John Birks was a very regular writer to the letter pages of newspapers. Often his letters were on serious, weighty topics. But one letter was a response to a story in the Daily News about the appearance of a ghost in the Yorkshire town of Calverley. John Birks relates an incident that had happened to him when he was a young preacher.
After leaving college my first settlement was in a little Yorkshire town, not far from Calverley, and my first visit was to conduct a funeral service in the house on the occasion of the death of a young man belonging to my church, but residing at Calverley.
I accompanied the friends and mourners to the churchyard, where the services were completed by the Vicar, the present burial laws not being t.hen in operation. This was my first acquaintance with Calverley. On another occasion I had been preaching at Huddersfield and reached Leeds on the return journey after the last train on Sunday night had gone. I set out to walk home, some half-dozen or more miles distant, and had to go through Calverley: On passing the churchyard I saw something which gradually developed into a beautiful form of light, which accompanied me some distance, with finger pointing onwards, and then gradually disappeared. My feelings cannot be described, but I walked quietly forward, and after a little began to breathe in more regular order, and went on my way wondering at the things I had seen and heard.
I make no comment on this beyond saying that I have nothing sensational to suggest or phenomenal to explain but simply to relate what came to me at one period of my life’s journey, and, my view of the paragraphs of the papers, what now appears to be a rather remarkable coincidence.
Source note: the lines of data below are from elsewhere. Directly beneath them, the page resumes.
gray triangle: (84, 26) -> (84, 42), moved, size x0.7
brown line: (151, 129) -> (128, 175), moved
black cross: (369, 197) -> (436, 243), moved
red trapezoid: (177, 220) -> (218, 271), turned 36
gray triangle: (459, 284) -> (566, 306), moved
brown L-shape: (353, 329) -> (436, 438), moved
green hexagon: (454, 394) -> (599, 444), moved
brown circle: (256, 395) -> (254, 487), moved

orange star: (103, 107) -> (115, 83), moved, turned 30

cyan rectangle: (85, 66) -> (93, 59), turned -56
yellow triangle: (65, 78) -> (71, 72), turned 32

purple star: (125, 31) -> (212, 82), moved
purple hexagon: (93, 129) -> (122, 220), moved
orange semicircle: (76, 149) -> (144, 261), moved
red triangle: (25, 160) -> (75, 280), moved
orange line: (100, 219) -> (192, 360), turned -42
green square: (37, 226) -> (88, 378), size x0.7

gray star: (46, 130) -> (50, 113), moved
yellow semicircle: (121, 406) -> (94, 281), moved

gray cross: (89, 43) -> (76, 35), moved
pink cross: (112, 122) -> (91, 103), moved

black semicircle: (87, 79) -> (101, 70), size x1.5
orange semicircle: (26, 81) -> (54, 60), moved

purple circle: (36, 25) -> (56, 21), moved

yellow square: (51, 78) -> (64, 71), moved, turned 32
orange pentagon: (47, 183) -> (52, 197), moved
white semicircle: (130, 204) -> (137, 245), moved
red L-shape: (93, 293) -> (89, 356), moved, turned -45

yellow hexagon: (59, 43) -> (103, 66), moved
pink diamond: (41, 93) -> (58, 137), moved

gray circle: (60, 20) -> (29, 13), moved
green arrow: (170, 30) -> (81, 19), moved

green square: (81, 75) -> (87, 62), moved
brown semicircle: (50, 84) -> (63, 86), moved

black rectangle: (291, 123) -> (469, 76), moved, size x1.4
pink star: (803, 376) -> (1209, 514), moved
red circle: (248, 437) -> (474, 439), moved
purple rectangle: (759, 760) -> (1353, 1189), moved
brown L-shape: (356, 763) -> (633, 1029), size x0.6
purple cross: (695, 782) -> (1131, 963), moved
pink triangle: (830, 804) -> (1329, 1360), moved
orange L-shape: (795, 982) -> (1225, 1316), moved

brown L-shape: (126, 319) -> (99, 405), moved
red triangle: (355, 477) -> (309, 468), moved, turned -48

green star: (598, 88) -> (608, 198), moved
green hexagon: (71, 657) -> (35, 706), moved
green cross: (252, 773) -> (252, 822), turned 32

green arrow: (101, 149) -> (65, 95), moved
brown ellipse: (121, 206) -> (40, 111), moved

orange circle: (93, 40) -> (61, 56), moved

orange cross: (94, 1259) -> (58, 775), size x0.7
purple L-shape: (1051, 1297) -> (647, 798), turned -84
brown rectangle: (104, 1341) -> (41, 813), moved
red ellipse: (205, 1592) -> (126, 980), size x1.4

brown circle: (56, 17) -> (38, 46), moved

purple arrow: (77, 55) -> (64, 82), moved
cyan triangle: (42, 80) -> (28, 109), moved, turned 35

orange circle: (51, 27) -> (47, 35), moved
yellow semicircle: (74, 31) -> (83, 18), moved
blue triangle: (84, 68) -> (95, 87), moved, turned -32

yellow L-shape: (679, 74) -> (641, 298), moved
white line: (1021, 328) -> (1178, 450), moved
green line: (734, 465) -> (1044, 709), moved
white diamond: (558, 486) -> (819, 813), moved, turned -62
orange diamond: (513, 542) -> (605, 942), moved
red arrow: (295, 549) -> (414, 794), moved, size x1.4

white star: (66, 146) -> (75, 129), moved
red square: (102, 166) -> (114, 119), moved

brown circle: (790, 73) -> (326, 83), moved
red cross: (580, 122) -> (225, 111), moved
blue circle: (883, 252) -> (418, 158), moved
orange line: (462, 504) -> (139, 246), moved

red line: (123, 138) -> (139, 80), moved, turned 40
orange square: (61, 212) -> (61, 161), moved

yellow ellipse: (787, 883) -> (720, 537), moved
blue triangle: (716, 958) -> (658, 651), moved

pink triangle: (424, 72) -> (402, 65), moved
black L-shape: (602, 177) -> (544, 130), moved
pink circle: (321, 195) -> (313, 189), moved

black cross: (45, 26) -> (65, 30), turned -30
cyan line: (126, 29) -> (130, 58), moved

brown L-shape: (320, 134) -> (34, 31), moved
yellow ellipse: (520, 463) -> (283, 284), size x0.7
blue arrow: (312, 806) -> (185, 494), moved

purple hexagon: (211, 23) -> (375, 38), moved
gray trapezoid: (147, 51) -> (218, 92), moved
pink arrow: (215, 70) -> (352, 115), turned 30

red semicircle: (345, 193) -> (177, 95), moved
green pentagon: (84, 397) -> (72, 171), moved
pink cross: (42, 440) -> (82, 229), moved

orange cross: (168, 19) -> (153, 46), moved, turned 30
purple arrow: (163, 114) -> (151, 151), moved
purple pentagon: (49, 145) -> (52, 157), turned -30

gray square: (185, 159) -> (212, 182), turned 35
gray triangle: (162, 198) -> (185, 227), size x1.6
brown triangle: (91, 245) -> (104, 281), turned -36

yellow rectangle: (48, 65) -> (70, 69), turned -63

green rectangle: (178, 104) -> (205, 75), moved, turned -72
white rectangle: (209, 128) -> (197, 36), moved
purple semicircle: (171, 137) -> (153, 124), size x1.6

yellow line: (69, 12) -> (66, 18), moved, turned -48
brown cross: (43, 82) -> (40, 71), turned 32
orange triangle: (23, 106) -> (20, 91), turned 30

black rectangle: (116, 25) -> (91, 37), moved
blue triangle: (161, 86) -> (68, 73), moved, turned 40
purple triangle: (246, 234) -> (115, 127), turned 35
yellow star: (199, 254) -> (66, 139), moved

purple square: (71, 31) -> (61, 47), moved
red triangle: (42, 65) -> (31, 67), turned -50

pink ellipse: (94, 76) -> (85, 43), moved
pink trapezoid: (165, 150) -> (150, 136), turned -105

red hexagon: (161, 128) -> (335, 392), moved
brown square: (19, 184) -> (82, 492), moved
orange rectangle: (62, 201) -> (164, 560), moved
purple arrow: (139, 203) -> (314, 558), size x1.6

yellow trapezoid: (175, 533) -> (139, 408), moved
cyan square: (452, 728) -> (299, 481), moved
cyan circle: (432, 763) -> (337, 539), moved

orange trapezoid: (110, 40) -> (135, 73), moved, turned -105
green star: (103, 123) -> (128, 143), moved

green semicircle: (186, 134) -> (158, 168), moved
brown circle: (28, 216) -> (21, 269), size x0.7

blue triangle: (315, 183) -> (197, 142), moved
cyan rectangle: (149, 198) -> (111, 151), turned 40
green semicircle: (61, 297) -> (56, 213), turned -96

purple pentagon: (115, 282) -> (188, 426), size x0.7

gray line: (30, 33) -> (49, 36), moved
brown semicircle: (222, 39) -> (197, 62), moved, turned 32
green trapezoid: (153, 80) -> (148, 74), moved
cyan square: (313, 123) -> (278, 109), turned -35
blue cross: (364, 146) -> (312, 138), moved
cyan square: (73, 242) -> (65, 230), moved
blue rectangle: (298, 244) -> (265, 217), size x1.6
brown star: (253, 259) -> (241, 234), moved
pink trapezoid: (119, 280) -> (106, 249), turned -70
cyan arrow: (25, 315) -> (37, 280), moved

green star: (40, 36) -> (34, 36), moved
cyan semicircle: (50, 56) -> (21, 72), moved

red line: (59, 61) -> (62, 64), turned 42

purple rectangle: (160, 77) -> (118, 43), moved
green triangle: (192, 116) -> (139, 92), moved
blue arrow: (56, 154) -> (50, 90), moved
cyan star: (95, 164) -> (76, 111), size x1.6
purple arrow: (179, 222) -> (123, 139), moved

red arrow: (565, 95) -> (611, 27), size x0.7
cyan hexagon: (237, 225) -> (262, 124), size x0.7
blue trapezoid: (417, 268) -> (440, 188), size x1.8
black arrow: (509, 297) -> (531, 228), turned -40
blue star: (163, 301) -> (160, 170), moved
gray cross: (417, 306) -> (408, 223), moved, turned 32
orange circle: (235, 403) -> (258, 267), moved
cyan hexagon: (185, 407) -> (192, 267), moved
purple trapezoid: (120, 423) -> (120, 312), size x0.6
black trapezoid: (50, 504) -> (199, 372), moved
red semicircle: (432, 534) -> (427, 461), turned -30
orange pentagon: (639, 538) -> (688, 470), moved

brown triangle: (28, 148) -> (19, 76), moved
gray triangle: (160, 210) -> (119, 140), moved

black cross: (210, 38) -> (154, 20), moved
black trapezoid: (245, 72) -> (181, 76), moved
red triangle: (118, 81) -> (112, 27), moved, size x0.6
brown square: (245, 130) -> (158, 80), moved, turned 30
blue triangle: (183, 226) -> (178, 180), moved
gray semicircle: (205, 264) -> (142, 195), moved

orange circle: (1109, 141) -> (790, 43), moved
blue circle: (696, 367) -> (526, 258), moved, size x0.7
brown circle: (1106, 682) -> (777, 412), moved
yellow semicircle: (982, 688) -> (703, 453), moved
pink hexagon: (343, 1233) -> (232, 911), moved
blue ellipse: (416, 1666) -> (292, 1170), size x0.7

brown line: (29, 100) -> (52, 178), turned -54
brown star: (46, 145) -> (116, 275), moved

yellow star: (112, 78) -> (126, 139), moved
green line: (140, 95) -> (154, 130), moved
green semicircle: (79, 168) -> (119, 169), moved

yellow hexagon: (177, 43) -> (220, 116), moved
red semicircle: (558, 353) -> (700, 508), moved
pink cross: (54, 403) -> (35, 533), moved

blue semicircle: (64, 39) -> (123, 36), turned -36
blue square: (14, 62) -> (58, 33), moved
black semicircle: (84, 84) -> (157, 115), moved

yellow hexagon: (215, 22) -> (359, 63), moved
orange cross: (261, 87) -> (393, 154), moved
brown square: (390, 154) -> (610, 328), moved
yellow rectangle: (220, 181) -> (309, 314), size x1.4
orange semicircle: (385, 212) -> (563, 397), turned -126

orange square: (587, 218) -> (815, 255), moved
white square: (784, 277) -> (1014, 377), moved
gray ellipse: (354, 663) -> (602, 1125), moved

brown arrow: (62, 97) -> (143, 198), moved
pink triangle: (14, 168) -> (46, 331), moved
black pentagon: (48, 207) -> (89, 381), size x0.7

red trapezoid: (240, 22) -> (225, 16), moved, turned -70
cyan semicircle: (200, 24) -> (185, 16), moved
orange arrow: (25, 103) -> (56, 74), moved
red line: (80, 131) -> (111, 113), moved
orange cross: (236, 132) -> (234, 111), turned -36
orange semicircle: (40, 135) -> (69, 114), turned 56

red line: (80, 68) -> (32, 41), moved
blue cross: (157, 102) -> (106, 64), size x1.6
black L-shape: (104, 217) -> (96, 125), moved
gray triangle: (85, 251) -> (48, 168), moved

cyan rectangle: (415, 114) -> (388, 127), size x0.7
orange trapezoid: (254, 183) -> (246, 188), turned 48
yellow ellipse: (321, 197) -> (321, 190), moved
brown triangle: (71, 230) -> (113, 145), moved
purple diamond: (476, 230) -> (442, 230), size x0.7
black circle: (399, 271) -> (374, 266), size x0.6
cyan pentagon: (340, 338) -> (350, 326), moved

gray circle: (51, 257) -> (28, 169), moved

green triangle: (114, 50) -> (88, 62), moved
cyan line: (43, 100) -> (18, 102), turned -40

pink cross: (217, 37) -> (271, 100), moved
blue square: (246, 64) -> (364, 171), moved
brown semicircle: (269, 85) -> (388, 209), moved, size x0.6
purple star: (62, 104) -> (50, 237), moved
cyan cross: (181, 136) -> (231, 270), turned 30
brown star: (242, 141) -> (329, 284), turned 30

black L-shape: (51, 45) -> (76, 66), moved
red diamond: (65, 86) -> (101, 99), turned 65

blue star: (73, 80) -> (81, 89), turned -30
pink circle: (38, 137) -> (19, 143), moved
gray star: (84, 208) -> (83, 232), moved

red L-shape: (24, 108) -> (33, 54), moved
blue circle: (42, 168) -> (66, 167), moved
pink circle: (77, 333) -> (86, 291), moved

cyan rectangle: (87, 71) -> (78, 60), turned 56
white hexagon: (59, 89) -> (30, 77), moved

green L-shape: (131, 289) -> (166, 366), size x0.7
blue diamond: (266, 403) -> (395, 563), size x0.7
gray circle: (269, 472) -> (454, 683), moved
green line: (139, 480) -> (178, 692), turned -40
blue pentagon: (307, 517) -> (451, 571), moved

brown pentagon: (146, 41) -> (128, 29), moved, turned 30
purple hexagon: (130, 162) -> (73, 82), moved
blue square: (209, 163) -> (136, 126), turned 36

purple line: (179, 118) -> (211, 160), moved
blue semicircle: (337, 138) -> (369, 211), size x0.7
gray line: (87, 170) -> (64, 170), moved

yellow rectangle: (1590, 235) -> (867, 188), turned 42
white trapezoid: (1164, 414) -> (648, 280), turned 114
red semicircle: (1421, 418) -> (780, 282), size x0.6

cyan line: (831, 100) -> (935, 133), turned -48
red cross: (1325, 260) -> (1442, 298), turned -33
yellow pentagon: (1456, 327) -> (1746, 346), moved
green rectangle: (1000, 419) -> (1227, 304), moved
(Danby House, Gorleston, 28th December, 1901)
There is a ghost story associated with Calverley. In 1604 the local landowner, Walter Calverley, murdered some of his children in a fit of madness. He refused to plead and was pressed to death, a method used to force a confession. But he died without confessing his crime probably to ensure that his estate was not taken from his remaining family.Legend has it that he can still be seen as a ghost, wandering in the grounds of his former home. The murder inspired a play, A Yorkshire Tragedy, sometimes thought to be by Shakespeare.
John Birks’s mother and brother, Richard Elliott Birks, both attended spiritualist sessions, but there is no evidence that he shared their interest – so maybe he really did see a ghost!